Na pág. 219, Remak cita que um de seus pacientes foi um menino de 12 anos com gagueira. Este menino havia feito treze tratamentos, mas sua fluência piorou continuamente. Em 1857, o menino fez o tratamento eletroterápico proposto por Remak. Teria havido cura da gagueira. Este não foi o único paciente com gagueira tratado com eletroterapia por Remak. Ele afirma ter tratado diversos casos (ver pág. 271), com resultados favoráveis.

 

Eletroterapia e gagueira na atualidade

A fonoaudióloga Clarice Tomazzeti publicou uma dissertação de mestrado sobre o uso da eletroterapia na gagueira (resumo disponível aqui).

Cinco homens com gagueira, entre 15 e 56 anos, participaram do estudo. Ao todo, foram realizadas 20 sessões de terapia. Todos os pacientes foram atendidos individualmente, duas vezes por semana.

O Grupo 1 foi composto por três pacientes. Este grupo recebeu terapia combinada: o programa de terapia foi associado à eletroterapia. A sessão de terapia teve duração de 45 minutos: 15 minutos para eletroterapia e 30 minutos para exercícios.

O Grupo 2 foi composto por dois pacientes. Este grupo recebeu apenas o programa de terapia, sem eletroterapia. A sessão de terapia teve duração de 30 minutos.

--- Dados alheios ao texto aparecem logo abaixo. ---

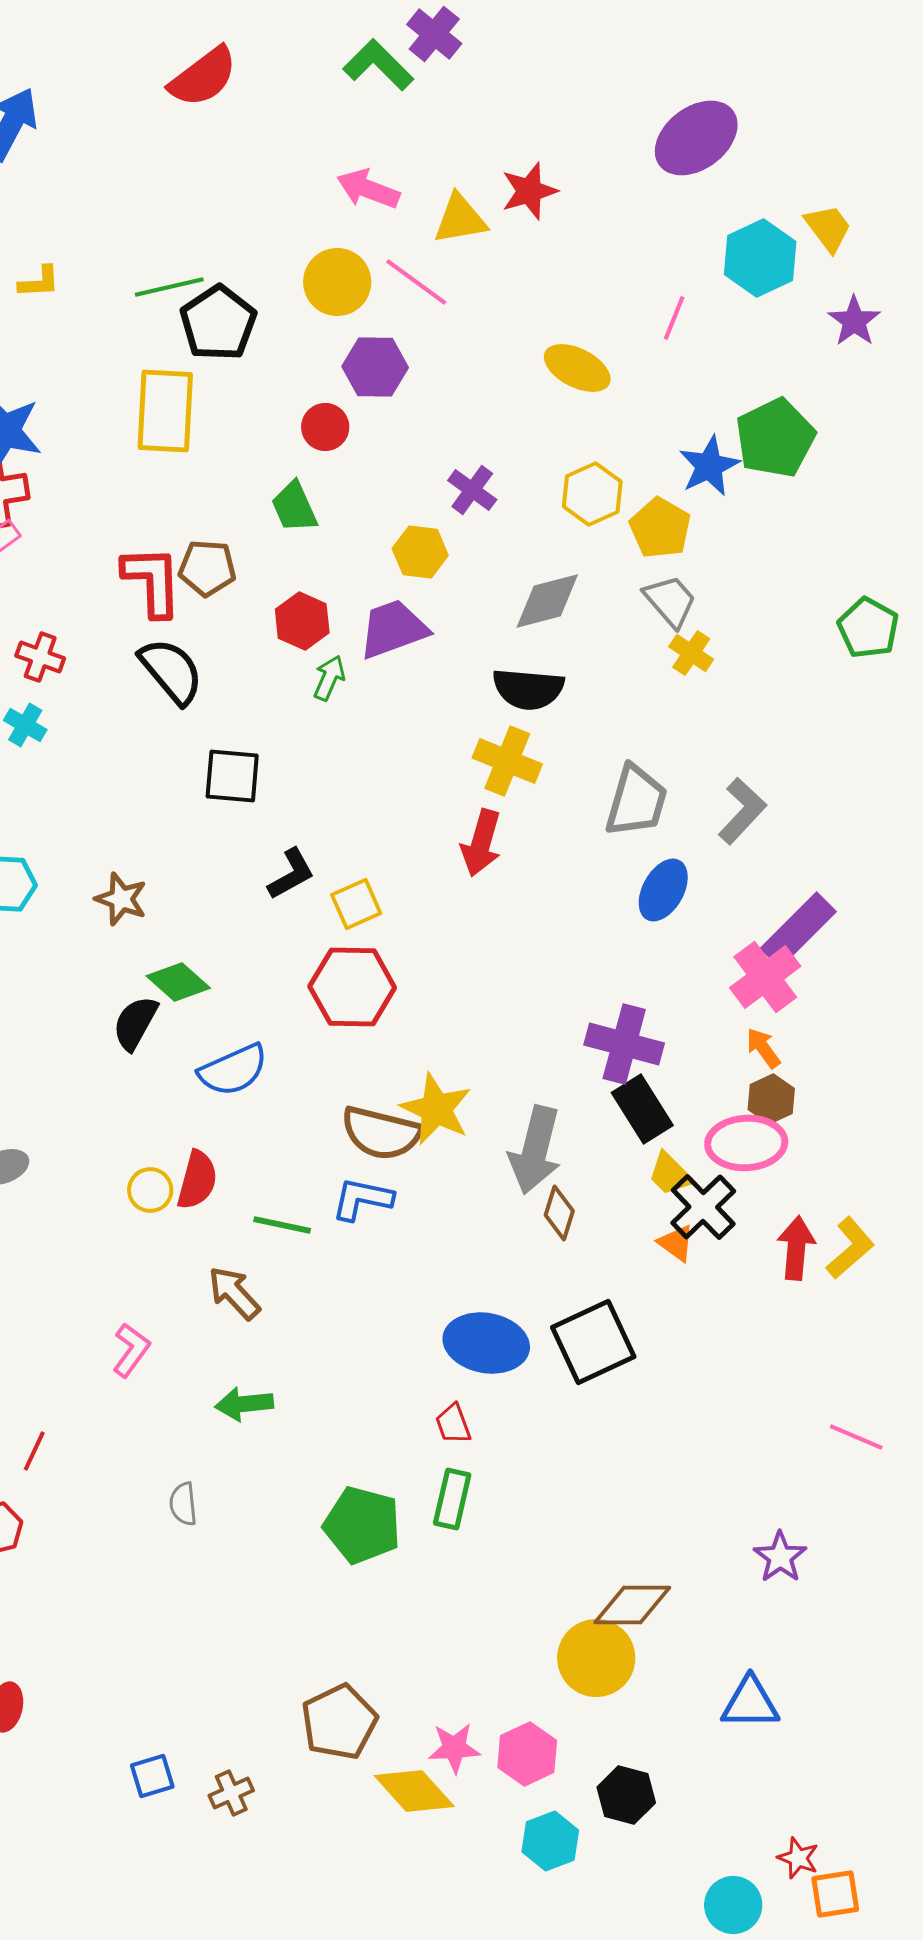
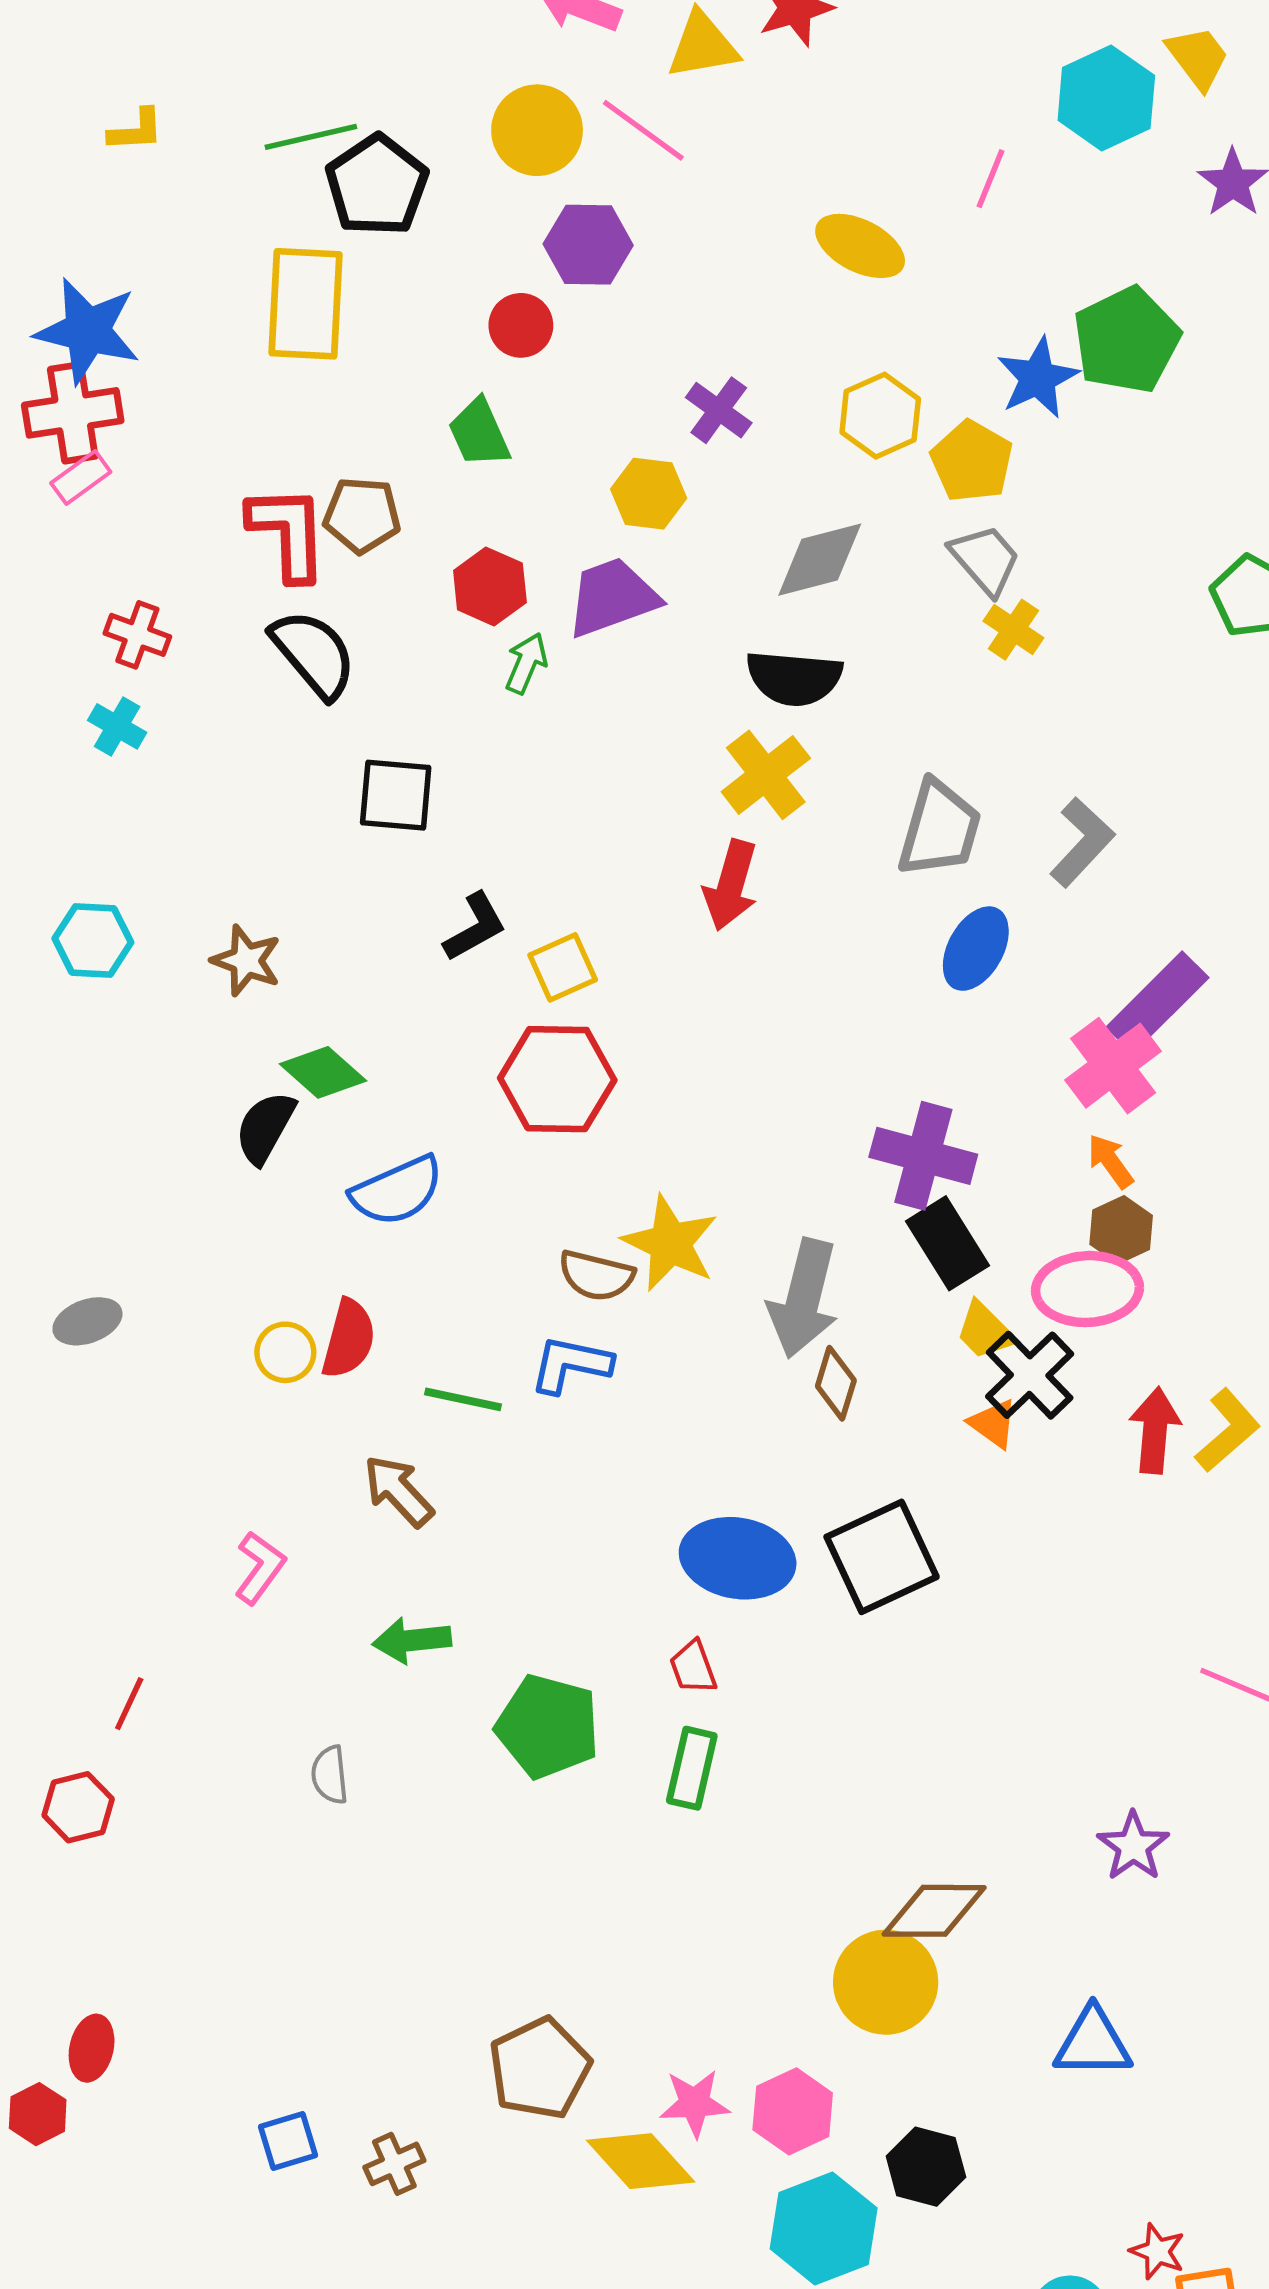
yellow cross: (507, 761) -> (766, 775), turned 30
brown semicircle: (381, 1133) -> (596, 1276), size x0.7
green pentagon: (362, 1525) -> (548, 1726), moved
cyan hexagon: (550, 1841) -> (824, 2228), size x1.4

O programa de terapia foi constituído por três partes:

  1. A primeira parte consistiu na audição de trechos de fala previamente gravados para a identificação explícita dos episódios de gagueira e das estratégias utilizadas para facilitar a fala. Foram destinadas cinco sessões para esta etapa.
  2. A segunda parte consistiu na mudança de comportamentos (por exemplo, melhorar o contato ocular durante a fala) e no enfrentamento de situações. Foram destinadas cinco sessões para esta etapa.
  3. A terceira parte consistiu na prática de técnicas de fluência (bounce, cancelamento, contato suave, prolongamento, gagueira voluntária e pull-out). Foram destinadas dez sessões para esta etapa.

Foi utilizada eletroterapia do tipo TENS (transcutaneous electrical nerve stimulation). Utilizou-se frequência de 100Hz e duração de pulso de 200μs, na intensidade mais alta tolerada por cada paciente. Foram estimulados dois músculos por vez, durante cinco minutos: orbicular da boca e masseter; bucinador e mentoniano; esternocleidomastoideo e trapézio superior. O objetivo com o uso da TENS era a analgesia, o aumento da circulação sanguínea e o relaxamento muscular.

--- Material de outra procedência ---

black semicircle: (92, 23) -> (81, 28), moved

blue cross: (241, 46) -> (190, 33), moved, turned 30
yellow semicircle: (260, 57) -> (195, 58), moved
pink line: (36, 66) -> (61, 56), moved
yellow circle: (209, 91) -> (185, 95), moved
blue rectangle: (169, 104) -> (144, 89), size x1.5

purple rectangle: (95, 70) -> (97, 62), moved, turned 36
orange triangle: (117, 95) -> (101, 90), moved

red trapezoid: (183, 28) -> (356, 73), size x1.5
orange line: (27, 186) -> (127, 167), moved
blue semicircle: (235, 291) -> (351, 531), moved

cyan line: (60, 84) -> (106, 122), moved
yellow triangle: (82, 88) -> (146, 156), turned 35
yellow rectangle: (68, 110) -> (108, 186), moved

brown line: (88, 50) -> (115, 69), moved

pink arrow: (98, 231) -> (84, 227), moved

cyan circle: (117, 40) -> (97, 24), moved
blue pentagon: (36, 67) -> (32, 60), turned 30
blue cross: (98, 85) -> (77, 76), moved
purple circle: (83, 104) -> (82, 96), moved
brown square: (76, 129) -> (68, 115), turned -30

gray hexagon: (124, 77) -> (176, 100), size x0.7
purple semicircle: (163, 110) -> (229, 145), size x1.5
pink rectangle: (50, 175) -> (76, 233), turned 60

Os resultados foram os seguintes:

  • Grupo 1, sujeito 1: 5% e 9% de sílabas gaguejadas pré e pós-tratamento, respectivamente.
  • Grupo 1, sujeito 2: 10% e 7% de sílabas gaguejadas pré e pós-tratamento, respectivamente.
  • Grupo 1, sujeito 3: 25% e 7% de sílabas gaguejadas pré e pós-tratamento, respectivamente.
  • Grupo 2, sujeito 4: 10% e 5% de sílabas gaguejadas pré e pós-tratamento, respectivamente.
  • Grupo 2, sujeito 5: 14% e 8% de sílabas gaguejadas pré e pós-tratamento, respectivamente.

Todos os sujeitos melhoraram com a terapia, com exceção do sujeito 1. Devido ao número reduzido de sujeitos, não é possível concluir que a terapia combinada foi superior à terapia convencional.

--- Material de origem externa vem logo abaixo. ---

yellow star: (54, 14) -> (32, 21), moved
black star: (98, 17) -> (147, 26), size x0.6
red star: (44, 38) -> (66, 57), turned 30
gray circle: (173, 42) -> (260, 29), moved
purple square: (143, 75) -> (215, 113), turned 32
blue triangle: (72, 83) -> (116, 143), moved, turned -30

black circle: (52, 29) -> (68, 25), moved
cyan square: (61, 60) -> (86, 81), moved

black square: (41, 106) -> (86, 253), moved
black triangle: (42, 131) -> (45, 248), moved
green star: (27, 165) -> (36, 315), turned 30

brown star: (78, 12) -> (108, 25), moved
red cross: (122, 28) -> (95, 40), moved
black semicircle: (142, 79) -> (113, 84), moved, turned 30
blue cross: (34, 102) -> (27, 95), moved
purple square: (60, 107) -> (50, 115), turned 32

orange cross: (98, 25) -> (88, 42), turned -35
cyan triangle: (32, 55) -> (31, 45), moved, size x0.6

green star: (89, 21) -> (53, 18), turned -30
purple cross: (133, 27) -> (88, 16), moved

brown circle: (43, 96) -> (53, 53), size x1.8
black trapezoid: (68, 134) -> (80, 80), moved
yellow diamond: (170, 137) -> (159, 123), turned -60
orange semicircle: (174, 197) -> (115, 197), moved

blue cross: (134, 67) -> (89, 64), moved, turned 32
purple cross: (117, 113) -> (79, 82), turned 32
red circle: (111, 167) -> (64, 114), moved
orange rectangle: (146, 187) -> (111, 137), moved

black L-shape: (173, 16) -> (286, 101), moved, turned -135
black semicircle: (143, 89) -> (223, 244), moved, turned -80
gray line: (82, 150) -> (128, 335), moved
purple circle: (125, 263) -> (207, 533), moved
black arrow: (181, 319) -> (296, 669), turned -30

Os três pacientes que receberam eletroterapia referiram sensação de bem-estar com o procedimento. Também referiram sentir a fala mais solta e terem mais facilidade para controlar a fala após o procedimento.

 

A eletroterapia não invasiva pode ser mais um recurso terapêutico para o manejo da gagueira. Entretanto, são necessários mais estudos para comprovar sua eficácia.